D(expression(x^2), "x")2 * x
First derivatives describe the rate of change of a function.
Definition C.1 The derivative of a function \(f\) at a point \(x\) is defined as \(f'(x) = \frac{df}{dx} = \lim_{h \to 0} \frac{f(x + h) - f(x)}{h}\). If this limit exists, then \(f\) is differentiable at \(x\).
Example C.1 Let \(f(x) = x^2\). Use the definition to compute \(f'(x)\).
Solution. Use the definition of the derivative: \(f'(x) = \lim_{h \to 0} \frac{f(x + h) - f(x)}{h}\).

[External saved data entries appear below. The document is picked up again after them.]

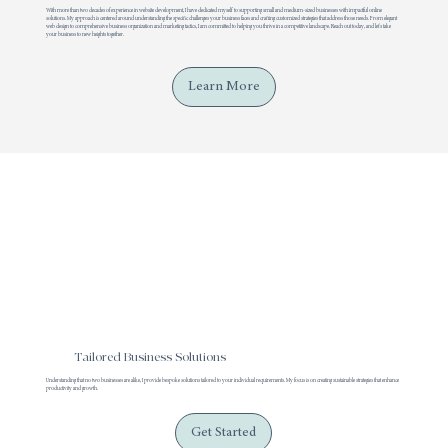
With more than two decades of experience in website development, I have dedicated myself to supporting small and medium-sized businesses with impactful online
solutions. My approach is centered around understanding the specific challenges your business faces and crafting customized strategies that address those needs. From elegant
web design to comprehensive business organization and marketing tactics, I am committed to helping you thrive in a competitive landscape. Reach out today, and let's take
your business to new heights together.
Learn More
Tailored Business Solutions
Understanding that no two businesses are alike, I provide bespoke solutions tailored to your individual requirements. My focus is on creating sustainable strategies that enhance
productivity and growth.
Get Started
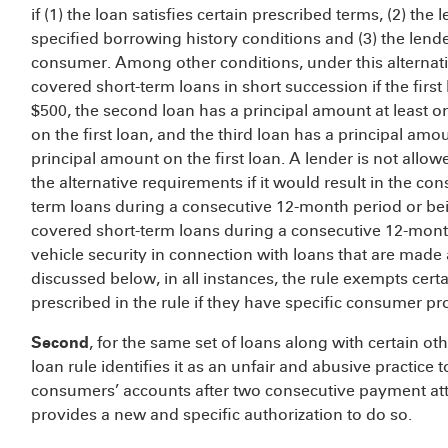
if (1) the loan satisfies certain prescribed terms, (2) t
specified borrowing history conditions and (3) the lend
consumer. Among other conditions, under this alternat
covered short-term loans in short succession if the firs
$500, the second loan has a principal amount at least o
on the first loan, and the third loan has a principal amou
principal amount on the first loan. A lender is not all
the alternative requirements if it would result in the c
term loans during a consecutive 12-month period or bei
covered short-term loans during a consecutive 12-month
vehicle security in connection with loans that are made 
discussed below, in all instances, the rule exempts certa
prescribed in the rule if they have specific consumer pr
Second
, for the same set of loans along with certain o
loan rule identifies it as an unfair and abusive practi
consumers’ accounts after two consecutive payment at
provides a new and specific authorization to do so.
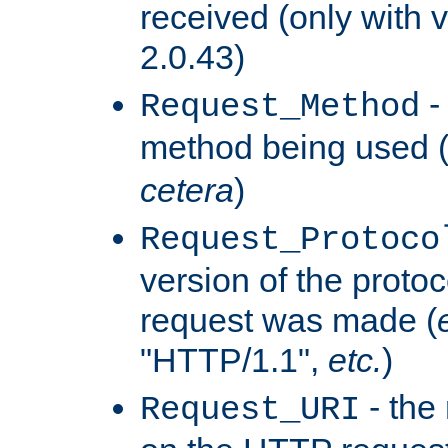
received (only with v
2.0.43)
-
Request_Method
method being used 
cetera
)
Request_Protoco
version of the protoc
request was made (
"HTTP/1.1",
etc.
)
- the
Request_URI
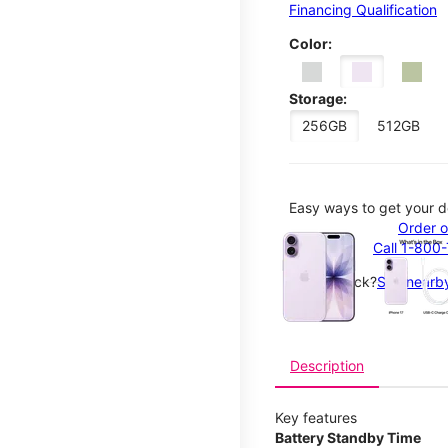
Financing Qualification
Color:
Storage:
256GB
512GB
Easy ways to get your d
This carousel contains a c
Order o
Call 1-800
Not in-stock?
See nearby
Description
Key features
Battery Standby Time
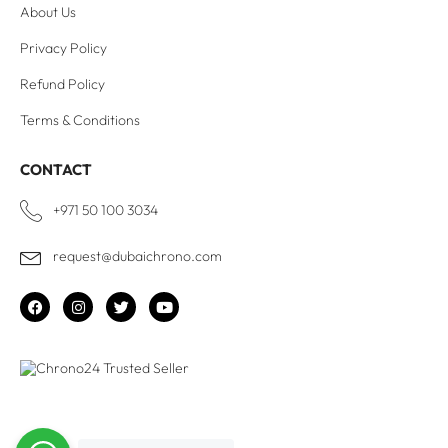
About Us
Privacy Policy
Refund Policy
Terms & Conditions
CONTACT
+971 50 100 3034
request@dubaichrono.com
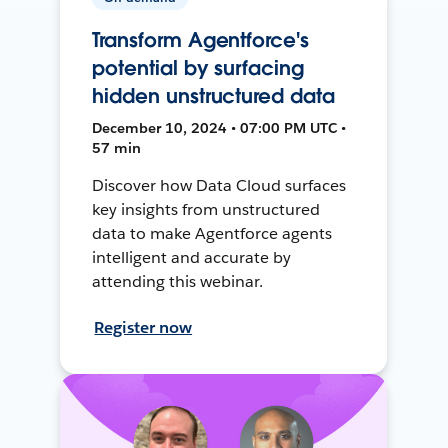
Transform Agentforce's
potential by surfacing
hidden unstructured data
December 10, 2024 • 07:00 PM UTC •
57 min
Discover how Data Cloud surfaces
key insights from unstructured
data to make Agentforce agents
intelligent and accurate by
attending this webinar.
Register now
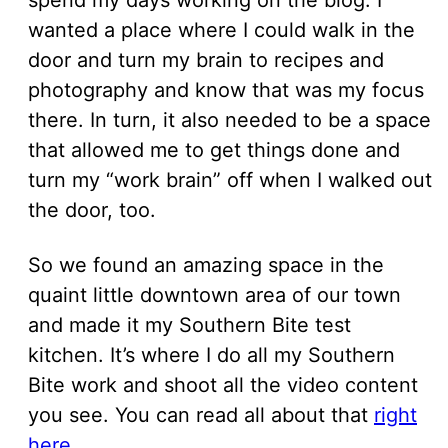
wanted a place where I could walk in the
door and turn my brain to recipes and
photography and know that was my focus
there. In turn, it also needed to be a space
that allowed me to get things done and
turn my “work brain” off when I walked out
the door, too.
So we found an amazing space in the
quaint little downtown area of our town
and made it my Southern Bite test
kitchen. It’s where I do all my Southern
Bite work and shoot all the video content
you see. You can read all about that
right
here
.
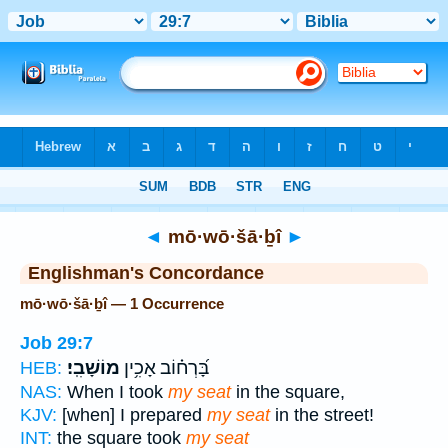
Bible
>
Strong's
> Hebrew
◄
mō·wō·šā·ḇî
►
Englishman's Concordance
mō·wō·šā·ḇî — 1 Occurrence
Job 29:7
מוֹשָׁבִֽי׃
בָּ֝רְח֗וֹב אָכִ֥ין
HEB:
NAS:
When I took
my seat
in the square,
KJV:
[when] I prepared
my seat
in the street!
INT:
the square took
my seat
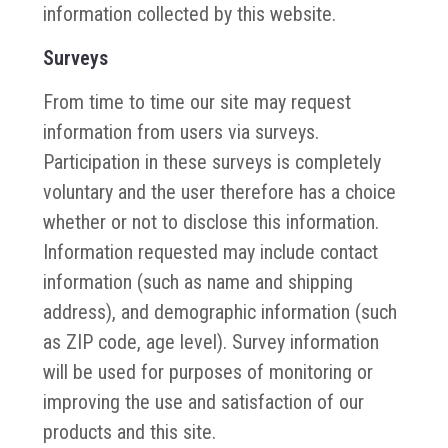
information collected by this website.
Surveys
From time to time our site may request
information from users via surveys.
Participation in these surveys is completely
voluntary and the user therefore has a choice
whether or not to disclose this information.
Information requested may include contact
information (such as name and shipping
address), and demographic information (such
as ZIP code, age level). Survey information
will be used for purposes of monitoring or
improving the use and satisfaction of our
products and this site.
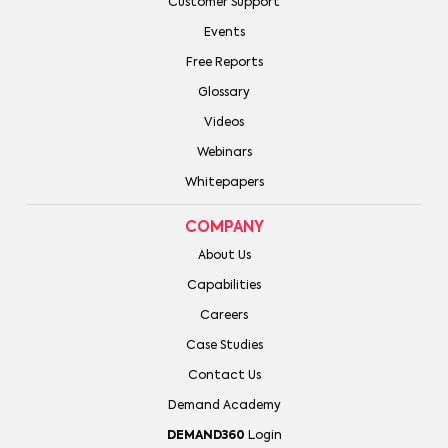
Customer Support
Events
Free Reports
Glossary
Videos
Webinars
Whitepapers
COMPANY
About Us
Capabilities
Careers
Case Studies
Contact Us
Demand Academy
DEMAND360
Login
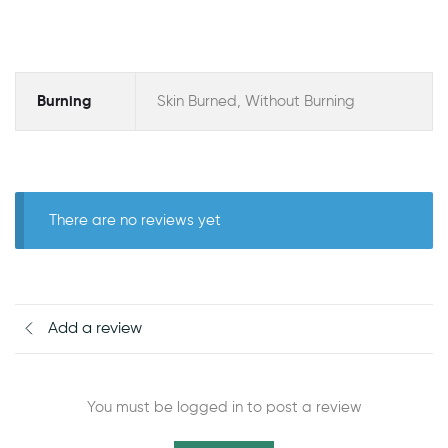
Burning
Skin Burned, Without Burning
There are no reviews yet
Add a review
You must be logged in to post a review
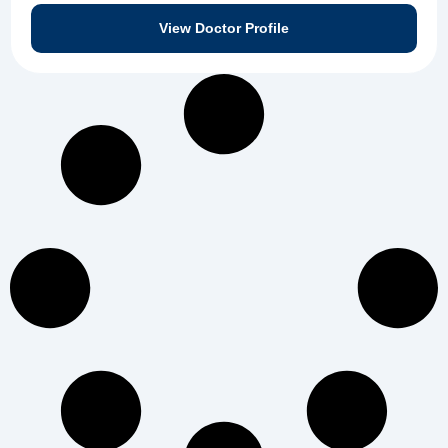
View Doctor Profile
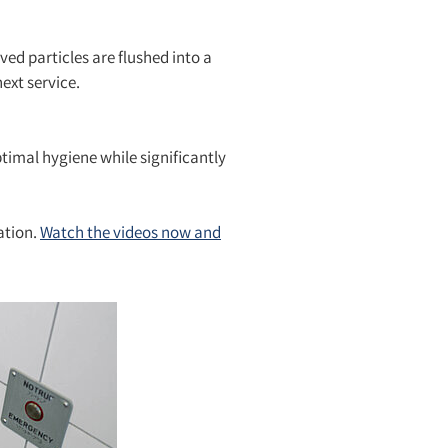
ved particles are flushed into a
ext service.
ptimal hygiene while significantly
ation.
Watch the videos now and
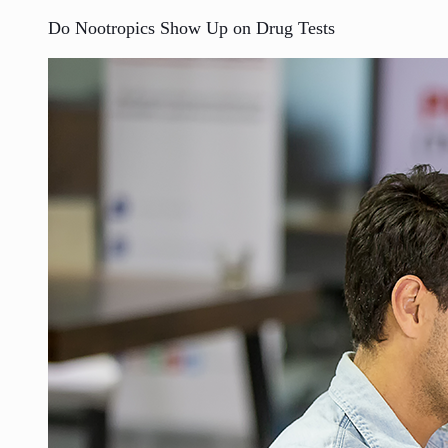
Do Nootropics Show Up on Drug Tests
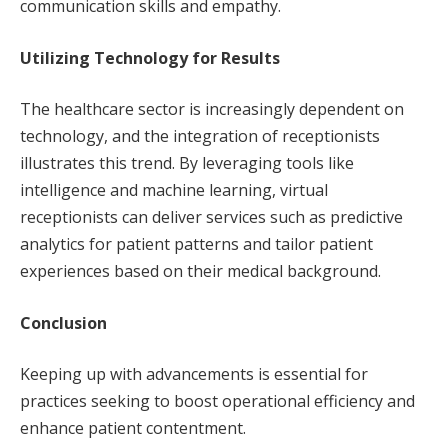
communication skills and empathy.
Utilizing Technology for Results
The healthcare sector is increasingly dependent on
technology, and the integration of receptionists
illustrates this trend. By leveraging tools like
intelligence and machine learning, virtual
receptionists can deliver services such as predictive
analytics for patient patterns and tailor patient
experiences based on their medical background.
Conclusion
Keeping up with advancements is essential for
practices seeking to boost operational efficiency and
enhance patient contentment.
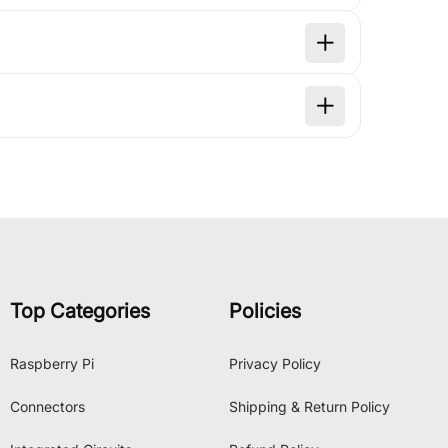
Top Categories
Policies
Raspberry Pi
Privacy Policy
Connectors
Shipping & Return Policy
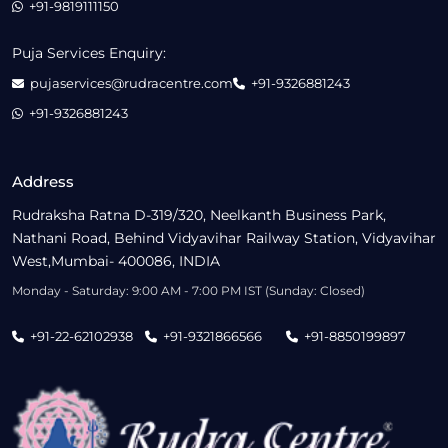
+91-9819111150
Puja Services Enquiry:
pujaservices@rudracentre.com
+91-9326881243
+91-9326881243
Address
Rudraksha Ratna D-319/320, Neelkanth Business Park,
Nathani Road, Behind Vidyavihar Railway Station, Vidyavihar
West,Mumbai- 400086, INDIA
Monday - Saturday: 9:00 AM - 7:00 PM IST (Sunday: Closed)
+91-22-62102938
+91-9321866566
+91-8850199897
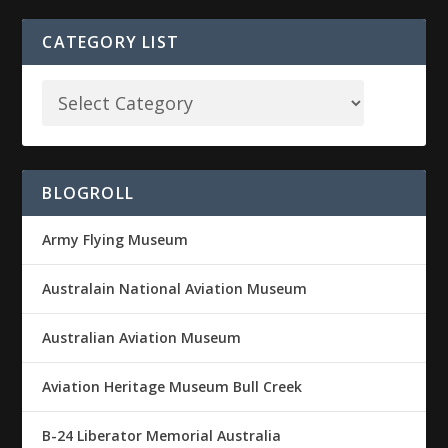
CATEGORY LIST
BLOGROLL
Army Flying Museum
Australain National Aviation Museum
Australian Aviation Museum
Aviation Heritage Museum Bull Creek
B-24 Liberator Memorial Australia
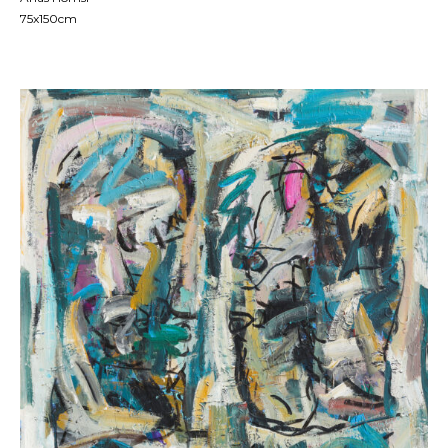
75x150cm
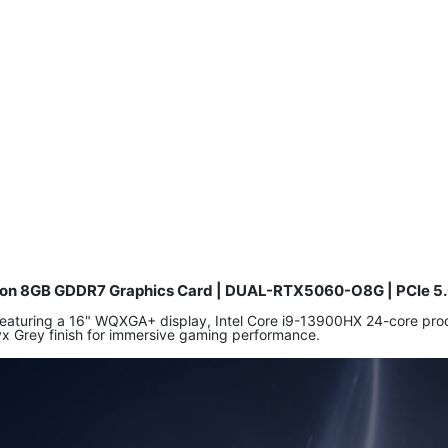
tion 8GB GDDR7 Graphics Card | DUAL-RTX5060-O8G | PCIe 5.
 featuring a 16" WQXGA+ display, Intel Core i9-13900HX 24-core 
yx Grey finish for immersive gaming performance.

We have: - \(f(x + h) = (x + h)^2 = x^2 + 2xh + h^2\) - \(f(x + h) - f(x) = x^2 + 2xh + h^2 - x^2 = 2xh + h^2\) - \(\frac{f(x + h) - f(x)}{h} = \frac{2xh + h^2}{h} = 2x + h\)
Taking the limit as \(h \to 0\), we get \(f'(x) = \lim_{h \to 0} (2x + h) = 2x\).
Suppose you’re driving a car, and you know how far you’ve traveled at every point in time. This distance is given by the function \(f(x)\), where \(x\) is time and \(f(x)\) is the distance you’ve traveled (say, in meters).
But if I ask you how fast you are going at a specific point, that’s a different question. You’re no longer asking about distance. Instead, you’re asking about rate of change.
Derivatives help us learn about rate of change from a function describing distance traveled.
The derivative describes a quantity is changing at a given moment. If \(f(x)\) is your position, then \(f'(x)\) is your velolcity—-how fast your position is changing. And \(f''(x)\) is your acceleration—how fast your velocity is changing. This idea extends naturally to even higher-order changes, in the table below.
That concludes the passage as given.